Speaking of the ringleaders, he saw Carlomax, the charismatic Herrimault who appeared to be the self-appointed leader of this revolt walking towards him, a longbow clutched in one hand, while his other hand gripped the hilt of his sword.
“Mind if I walk with you?” asked Carlomax.
“Do I have a choice?” asked Leofric.
“This is Derrevin Libre,” smiled Carlomax. “Everyone has a choice.”
“Did the local lord have a choice before your little revolution killed him?”
Carlomax’s lips pursed and Leofric saw him bite back a retort before his easy composure reasserted itself. “You are angry with me, yet I have done nothing to you, sir knight.”
“You are a revolutionary, that is enough to make me angry.”
“A revolutionary?” said Carlomax. “Yes, I suppose I am. But if I am, then I fight for honour and justice, that is the true revolution
here.”
“Honour and justice now includes murder does it?” spat Leofric.
Again Carlomax struggled to stay calm, and said, “If you’ll allow me to show you something, I think you might change your mind.”
“Show me what?”
“Come,” said Carlomax, indicating that Leofric should follow him. “It’s easier if you see it first.”
The ice room of the former lord of Derrevin Libre was dug deep into the earth, far below ground level, and as Leofric descended the stairs he relished the drop in temperature after the heat of the day. A compact room of rough-hewn stone blocks, there was, of course, no ice left, but it was still nevertheless pleasantly cool though the shelves were empty of meat and vegetables as he might have expected.
In fact the room was empty save for the bloated shape of the corpse concealed beneath a large blanket. Despite the cool air, the stench was appalling and Leofric was forced to cover his nose and mouth to keep it at bay.

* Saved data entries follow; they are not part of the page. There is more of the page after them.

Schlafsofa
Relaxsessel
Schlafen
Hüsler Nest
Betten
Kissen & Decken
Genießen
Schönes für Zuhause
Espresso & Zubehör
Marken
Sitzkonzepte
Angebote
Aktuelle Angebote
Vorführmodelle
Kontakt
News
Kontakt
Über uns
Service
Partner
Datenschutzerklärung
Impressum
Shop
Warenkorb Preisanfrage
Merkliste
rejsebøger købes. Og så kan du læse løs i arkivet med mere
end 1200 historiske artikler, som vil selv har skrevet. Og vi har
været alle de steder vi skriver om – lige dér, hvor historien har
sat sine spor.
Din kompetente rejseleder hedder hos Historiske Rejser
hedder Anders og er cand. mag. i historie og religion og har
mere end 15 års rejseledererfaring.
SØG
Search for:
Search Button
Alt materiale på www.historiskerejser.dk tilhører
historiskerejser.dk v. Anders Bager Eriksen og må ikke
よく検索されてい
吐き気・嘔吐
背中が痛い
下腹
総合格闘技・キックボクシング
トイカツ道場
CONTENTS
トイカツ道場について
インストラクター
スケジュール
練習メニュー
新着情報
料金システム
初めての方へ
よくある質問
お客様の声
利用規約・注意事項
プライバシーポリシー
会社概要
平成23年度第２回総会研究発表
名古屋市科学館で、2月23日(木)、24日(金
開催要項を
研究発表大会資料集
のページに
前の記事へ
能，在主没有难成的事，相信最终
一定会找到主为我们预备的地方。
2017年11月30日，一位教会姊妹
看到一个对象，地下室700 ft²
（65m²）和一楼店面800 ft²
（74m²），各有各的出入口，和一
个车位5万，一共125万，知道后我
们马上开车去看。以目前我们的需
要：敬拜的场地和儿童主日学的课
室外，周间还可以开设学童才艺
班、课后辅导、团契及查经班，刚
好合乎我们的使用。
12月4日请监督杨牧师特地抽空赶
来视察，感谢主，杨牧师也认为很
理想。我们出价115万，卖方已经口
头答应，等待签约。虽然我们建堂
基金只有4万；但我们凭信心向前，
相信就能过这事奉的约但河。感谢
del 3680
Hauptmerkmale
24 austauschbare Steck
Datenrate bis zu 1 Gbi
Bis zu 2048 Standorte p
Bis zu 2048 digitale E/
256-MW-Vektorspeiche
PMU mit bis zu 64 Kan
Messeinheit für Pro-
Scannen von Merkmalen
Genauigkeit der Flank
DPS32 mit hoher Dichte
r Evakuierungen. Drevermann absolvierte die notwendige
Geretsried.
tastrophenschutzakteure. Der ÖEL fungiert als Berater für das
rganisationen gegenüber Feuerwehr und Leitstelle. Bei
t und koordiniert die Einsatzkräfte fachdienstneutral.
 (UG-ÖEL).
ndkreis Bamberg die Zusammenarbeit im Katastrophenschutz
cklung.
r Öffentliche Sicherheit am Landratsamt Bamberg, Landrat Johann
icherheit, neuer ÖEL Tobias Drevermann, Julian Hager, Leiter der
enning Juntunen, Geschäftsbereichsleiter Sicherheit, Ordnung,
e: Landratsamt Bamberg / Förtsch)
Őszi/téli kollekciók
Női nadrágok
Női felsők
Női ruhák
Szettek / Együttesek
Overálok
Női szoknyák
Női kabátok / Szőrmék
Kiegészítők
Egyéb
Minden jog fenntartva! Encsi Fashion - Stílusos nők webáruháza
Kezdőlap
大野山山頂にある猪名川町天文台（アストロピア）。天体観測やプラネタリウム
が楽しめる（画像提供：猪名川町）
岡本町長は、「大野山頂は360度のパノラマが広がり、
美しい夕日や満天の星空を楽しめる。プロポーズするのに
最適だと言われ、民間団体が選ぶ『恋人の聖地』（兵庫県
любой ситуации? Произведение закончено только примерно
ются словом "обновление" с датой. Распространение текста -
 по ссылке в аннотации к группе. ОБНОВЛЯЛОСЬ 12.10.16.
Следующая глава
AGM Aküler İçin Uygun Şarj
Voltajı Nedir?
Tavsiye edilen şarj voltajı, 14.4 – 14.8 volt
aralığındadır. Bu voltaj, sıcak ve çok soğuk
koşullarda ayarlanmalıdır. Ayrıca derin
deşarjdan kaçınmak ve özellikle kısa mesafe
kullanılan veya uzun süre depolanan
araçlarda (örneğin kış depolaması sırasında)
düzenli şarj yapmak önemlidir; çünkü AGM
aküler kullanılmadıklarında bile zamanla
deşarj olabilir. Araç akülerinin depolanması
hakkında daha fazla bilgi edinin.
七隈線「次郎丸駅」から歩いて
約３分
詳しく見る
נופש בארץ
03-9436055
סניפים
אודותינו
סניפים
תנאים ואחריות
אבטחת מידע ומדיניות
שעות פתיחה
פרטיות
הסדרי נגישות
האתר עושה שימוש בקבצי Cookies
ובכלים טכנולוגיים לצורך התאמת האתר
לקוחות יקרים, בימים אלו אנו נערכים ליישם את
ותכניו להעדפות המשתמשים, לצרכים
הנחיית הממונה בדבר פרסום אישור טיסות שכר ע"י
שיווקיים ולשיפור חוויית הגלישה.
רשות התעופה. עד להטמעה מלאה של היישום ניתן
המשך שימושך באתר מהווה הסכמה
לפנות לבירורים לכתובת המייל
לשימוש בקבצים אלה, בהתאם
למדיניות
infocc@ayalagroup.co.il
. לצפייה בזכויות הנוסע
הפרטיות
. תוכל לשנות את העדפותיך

“You kept the body?” said Leofric, aghast. “Why?”
“You’ll see,” promised Carlomax. “Take a look.”
Against his better judgement Leofric approached the covered body, keeping one hand pressed over his mouth as Carlomax took hold of the blanket and pulled it back to reveal the dead body beneath.
Leofric dropped to his knees at the horror that was revealed, his stomach turning in loops as he fought to prevent himself from vomiting. The body was that of a man, but a man so bloated and repellent that Leofric could barely believe such a thing was human. Sagging folds of flab hung slackly from the man’s frame, his skin discoloured and ruptured in numerous places, each long gash encrusted with filth and dried pustules. The man had clearly been diseased and he backed away lest some contagion remained in the rotted flesh.
“You need to burn this,” said Leofric. “It has become rank with corruption.”
“No,” said Carlomax. “The body has not changed since we killed him.”